Dynamic programming languages are loosely defined, more like one of Wittgenstein's family resemblances than one of Aristotle's essences. What follows are some characteristics of dynamic programming languages, and whether and/or how they exist in LISP:
- Eval: the ability to take a string representation of a program and execute (or evaluate) it. This concept originated with LISP. The fact that eval converts data (a string) into code (an execution) seems to be essential to dynamic programming languages in one respect — to wit, that what is executed does not exist at the beginning of a program's execution in a form that is directly executable by the underlying hardware. This is a characteristic of any language that executes in a virtual machine.
- Higher-order functions: Yes (covered above).
- Object runtime alteration: Objects do not exist in LISP, so this item does not apply.
- Closures: In contemporary usage, a "closure" requires lexical (i.e. static) scope. Scoping in early LISP was dynamic, a wildly different beast, so these don't exist.
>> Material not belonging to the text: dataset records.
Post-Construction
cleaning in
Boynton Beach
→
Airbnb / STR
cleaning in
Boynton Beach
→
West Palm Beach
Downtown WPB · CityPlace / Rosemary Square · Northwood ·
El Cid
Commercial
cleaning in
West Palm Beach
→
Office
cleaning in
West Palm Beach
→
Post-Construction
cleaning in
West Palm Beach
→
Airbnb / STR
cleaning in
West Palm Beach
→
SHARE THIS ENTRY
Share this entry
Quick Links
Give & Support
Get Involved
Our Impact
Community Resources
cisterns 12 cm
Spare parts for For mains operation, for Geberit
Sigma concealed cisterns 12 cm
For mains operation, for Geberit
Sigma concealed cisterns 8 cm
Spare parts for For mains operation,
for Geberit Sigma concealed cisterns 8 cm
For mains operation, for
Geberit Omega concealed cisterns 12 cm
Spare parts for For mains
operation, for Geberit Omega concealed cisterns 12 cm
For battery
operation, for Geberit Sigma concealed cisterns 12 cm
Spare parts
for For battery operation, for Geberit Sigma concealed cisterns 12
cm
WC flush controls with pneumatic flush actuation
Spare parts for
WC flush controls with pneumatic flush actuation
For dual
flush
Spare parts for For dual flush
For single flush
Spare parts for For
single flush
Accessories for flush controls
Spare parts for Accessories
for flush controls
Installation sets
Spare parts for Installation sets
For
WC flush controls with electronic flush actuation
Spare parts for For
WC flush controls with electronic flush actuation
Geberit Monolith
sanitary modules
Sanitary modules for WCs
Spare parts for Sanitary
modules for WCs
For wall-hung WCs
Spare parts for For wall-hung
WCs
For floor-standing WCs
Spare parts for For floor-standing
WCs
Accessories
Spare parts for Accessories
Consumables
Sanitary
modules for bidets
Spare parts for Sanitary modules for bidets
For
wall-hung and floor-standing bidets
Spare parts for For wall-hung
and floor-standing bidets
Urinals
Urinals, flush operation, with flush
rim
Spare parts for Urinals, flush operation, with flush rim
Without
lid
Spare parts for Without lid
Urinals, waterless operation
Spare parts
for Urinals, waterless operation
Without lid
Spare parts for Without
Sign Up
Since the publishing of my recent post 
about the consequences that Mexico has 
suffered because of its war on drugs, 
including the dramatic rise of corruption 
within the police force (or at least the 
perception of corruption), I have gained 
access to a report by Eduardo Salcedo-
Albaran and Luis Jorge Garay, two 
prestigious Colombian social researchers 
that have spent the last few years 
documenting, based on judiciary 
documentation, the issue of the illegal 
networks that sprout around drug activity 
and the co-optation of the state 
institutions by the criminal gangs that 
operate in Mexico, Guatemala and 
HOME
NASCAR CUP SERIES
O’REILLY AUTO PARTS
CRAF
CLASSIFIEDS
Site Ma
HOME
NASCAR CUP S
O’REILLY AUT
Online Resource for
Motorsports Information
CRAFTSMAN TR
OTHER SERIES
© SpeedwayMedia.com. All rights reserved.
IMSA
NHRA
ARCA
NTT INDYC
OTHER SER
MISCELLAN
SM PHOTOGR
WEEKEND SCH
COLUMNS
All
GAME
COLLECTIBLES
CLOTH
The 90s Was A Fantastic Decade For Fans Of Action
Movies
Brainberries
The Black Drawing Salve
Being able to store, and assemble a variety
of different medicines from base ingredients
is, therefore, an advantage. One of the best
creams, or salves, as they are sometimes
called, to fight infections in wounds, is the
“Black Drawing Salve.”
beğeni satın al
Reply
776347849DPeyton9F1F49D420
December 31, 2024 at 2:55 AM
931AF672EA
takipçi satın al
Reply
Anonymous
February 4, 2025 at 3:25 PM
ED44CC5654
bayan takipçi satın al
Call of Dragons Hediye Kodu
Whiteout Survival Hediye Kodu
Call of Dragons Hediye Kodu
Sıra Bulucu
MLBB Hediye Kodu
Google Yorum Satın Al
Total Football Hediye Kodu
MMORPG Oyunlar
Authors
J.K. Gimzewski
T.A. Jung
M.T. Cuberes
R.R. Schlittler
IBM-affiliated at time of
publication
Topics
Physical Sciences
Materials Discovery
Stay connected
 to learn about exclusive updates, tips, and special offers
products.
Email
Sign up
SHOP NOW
- Continuations: Early LISP isn't purely functional, and the first paper on continuations was delivered in 1964 (a few years before the first implementation of LISP), so continuations were likely not part of early LISP. Further evidence for this is the fact that it had labels and iteration constructs: "Besides the `arithmentical (sic.) or replacement statement' the following kinds of statements were thought to be available.: A GO-statements (sic. -- likely "GOTO statement"), compound statements, statements for iteration, declarative statements (describing property lists) and statements for the definition of subprograms (and functions)."
- Reflection: it's not clear from the history whether early LISP had anything like Common Lisp's find-symbol.
Points of Interest
- One of the features of early LISP was symbolic differentiation and integration of functions? This might become clearer with next week's reading.
- Dynamic scoping — not carried over to Common LISP or Scheme.
- Parentheses determined by external constraint: "Therefore, the reason for selecting parentheses ... instead of brackets or braces was only a matter of chance because in 1958 the usual devices had only parentheses and nothing else."
- "It turned out that the realization of recursive function was the most complicate (sic) problem in translating the LISP-programs into SAP-routines." The question was how to implement the runtime stack. McCarthy considered following the example of IPL and — as implied by the history — implementing the stack as lists. He also considered implementing the stack as something private to each function. He finally settled on using a "public push-down list" for the runtime stack.
- The difference between maplist and apply is not obvious from Stoyan's discussion. I know that maplist takes a list L and a function F as arguments, applies F to each element of L, and returns a list L' containing of the return value of each invocation of F. In more recent languages (e.g. Python), maplist is called map. The meaning of apply is likely found in recent languages as well. Python has a (deprecated) apply function, which takes two arguments — a function F and a list A containing arguments to be passed as separate actual parameters to F. JavaScript's apply method (which is a callable property of a Function object, not a function properly speaking) with essentially the same signature. (JavaScript's Function object also has a call method, but unlike JavaScript's apply it takes a variable number of actual parameters instead of a single actual parameter. (I answered this question for myself before writing the discussion.)